++++ ENTRIES PROVIDED
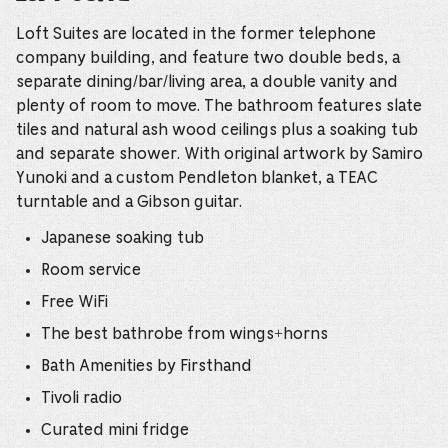
Loft Suites are located in the former telephone
company building, and feature two double beds, a
separate dining/bar/living area, a double vanity and
plenty of room to move. The bathroom features slate
tiles and natural ash wood ceilings plus a soaking tub
and separate shower. With original artwork by Samiro
Yunoki and a custom Pendleton blanket, a TEAC
turntable and a Gibson guitar.
Japanese soaking tub
Room service
Free WiFi
The best bathrobe from wings+horns
Bath Amenities by Firsthand
Tivoli radio
Curated mini fridge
++++++++
Leave out the images and write out the listing above exactly.

Loft Suites are located in the former telephone
company building, and feature two double beds, a
separate dining/bar/living area, a double vanity and
plenty of room to move. The bathroom features slate
tiles and natural ash wood ceilings plus a soaking tub
and separate shower. With original artwork by Samiro
Yunoki and a custom Pendleton blanket, a TEAC
turntable and a Gibson guitar.
Japanese soaking tub
Room service
Free WiFi
The best bathrobe from wings+horns
Bath Amenities by Firsthand
Tivoli radio
Curated mini fridge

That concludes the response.